### What you will do
Please give all of the data again, character for character, and drop the pictures.

### Data
/---

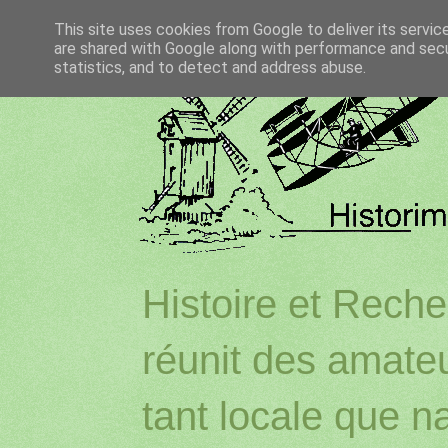
This site uses cookies from Google to deliver its servic
are shared with Google along with performance and secur
statistics, and to detect and address abuse.
Histoire et Reche
réunit des amateu
tant locale que na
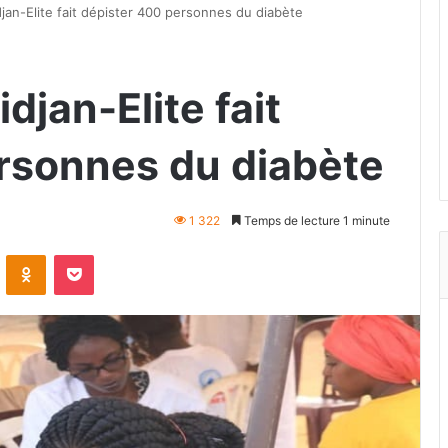
djan-Elite fait dépister 400 personnes du diabète
djan-Elite fait
rsonnes du diabète
1 322
Temps de lecture 1 minute
VKontakte
Odnoklassniki
Pocket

\---

### Response box
This site uses cookies from Google to deliver its servic
are shared with Google along with performance and secur
statistics, and to detect and address abuse.
Histoire et Reche
réunit des amateu
tant locale que na
djan-Elite fait dépister 400 personnes du diabète
djan-Elite fait
rsonnes du diabète
1 322
Temps de lecture 1 minute
VKontakte
Odnoklassniki
Pocket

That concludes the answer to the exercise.